Um acordo proposto e ainda em tramitação, articulado entre lideranças da Câmara e o governo federal, prevê uma regra de transição para a redução da jornada de trabalho de 44 para 40 horas semanais e o fim da escala 6×1. Anunciado nesta segunda-feira (25), este entendimento descreve um cronograma para as mudanças, que ainda dependem de aprovação legislativa para se tornarem lei.
Detalhes da Proposta de Transição
A Proposta de Emenda à Constituição (PEC), que está em análise na Câmara, estabelece uma redução inicial da jornada de 44 para 42 horas semanais. Esta primeira etapa, juntamente com a mudança da escala de 6×1 para 5×2 (dois dias de folga a cada cinco trabalhados), seria implementada 60 dias após a promulgação da Emenda Constitucional.

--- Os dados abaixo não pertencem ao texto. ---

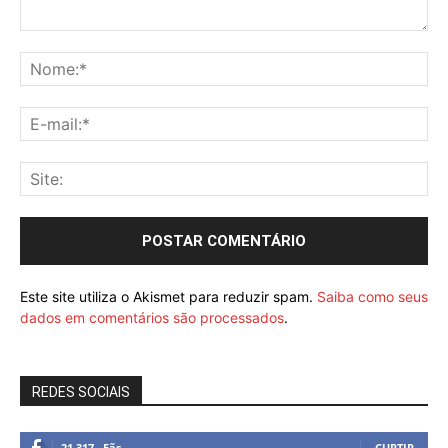
Este site utiliza o Akismet para reduzir spam.
Saiba como seus
dados em comentários são processados
.
REDES SOCIAIS
21,317
Fãs
CURTIR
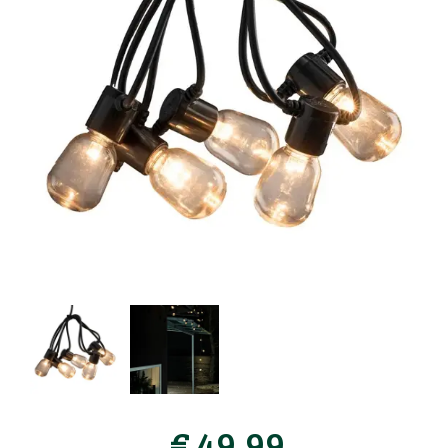
€
49
,
99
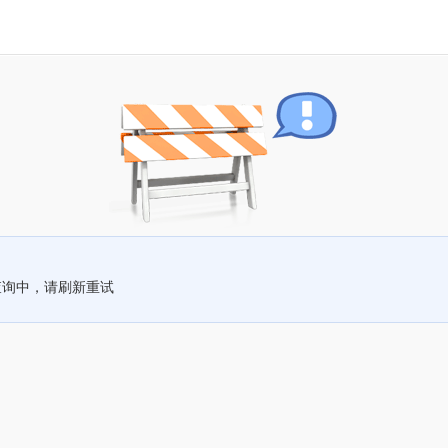
查询中，请刷新重试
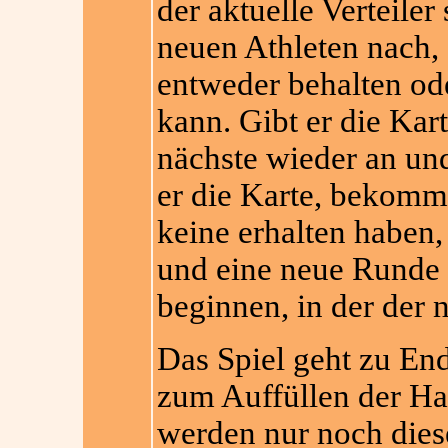
der aktuelle Verteiler
neuen Athleten nach, 
entweder behalten od
kann. Gibt er die Kart
nächste wieder an und
er die Karte, bekomme
keine erhalten haben,
und eine neue Rund
beginnen, in der der n
Das Spiel geht zu En
zum Auffüllen der Ha
werden nur noch dies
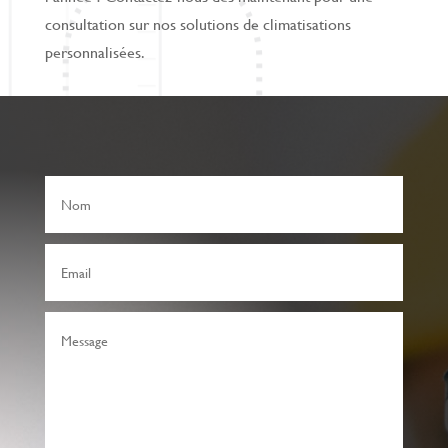
consultation sur nos solutions de climatisations
personnalisées.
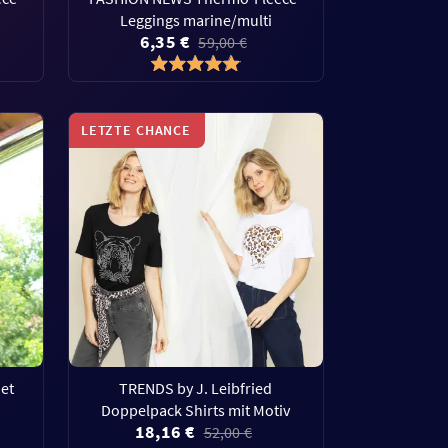
Leggings marine/multi
6,35 €
59,00 €
LETZTE CHANCE
et
TRENDS by J. Leibfried
Doppelpack Shirts mit Motiv
18,16 €
52,00 €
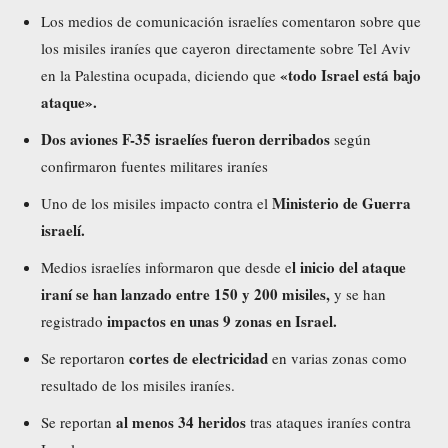
Los medios de comunicación israelíes comentaron sobre que
los misiles iraníes que cayeron directamente sobre Tel Aviv
«todo Israel está bajo
en la Palestina ocupada, diciendo que
ataque».
Dos aviones F-35 israelíes fueron derribados
según
confirmaron fuentes militares iraníes
Ministerio de Guerra
Uno de los misiles impacto contra el
israelí.
l inicio del ataque
Medios israelíes informaron que desde e
iraní se han lanzado entre 150 y 200 misiles,
y se han
impactos en unas 9 zonas en Israel.
registrado
cortes de electricidad
Se reportaron
en varias zonas como
resultado de los misiles iraníes.
al menos 34 heridos
Se reportan
tras ataques iraníes contra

A jornada final para 40 horas semanais seria atingida 12 meses após a publicação da proposta. É importante ressaltar que todas essas medidas precisam ser aprovadas tanto na Câmara quanto no Senado para entrarem em vigor.
Declarações Oficiais
O presidente da Câmara, deputado Hugo Motta (Republicanos-PB), afirmou que a transição completa de 44 para 40 horas ocorrerá em um ano, após a redução inicial. Segundo ele, isso atende tanto à classe trabalhadora quanto ao setor produtivo, concedendo tempo para organização.
O relator da PEC, deputado Leo Prates (Republicanos-BA), enfatizou que o fim da escala 6×1 não terá uma transição prolongada, sendo efetivado em 60 dias a partir da promulgação. Isso implica que o trabalhador que hoje cumpre 44 horas em seis dias passará a ter direito a 42 horas em, no máximo, cinco dias de trabalho após 60 dias, evoluindo para 40 horas em cinco dias com dois de descanso após 12 meses.
A Visão do Governo
O ministro do Trabalho, Luiz Marinho, destacou que o acordo é fruto do diálogo entre governo e Parlamento, bem como da luta dos trabalhadores, especialmente a juventude e as mulheres. Ele solicitou celeridade ao presidente do Senado, Davi Alcolumbre, para a tramitação após aprovação na Câmara.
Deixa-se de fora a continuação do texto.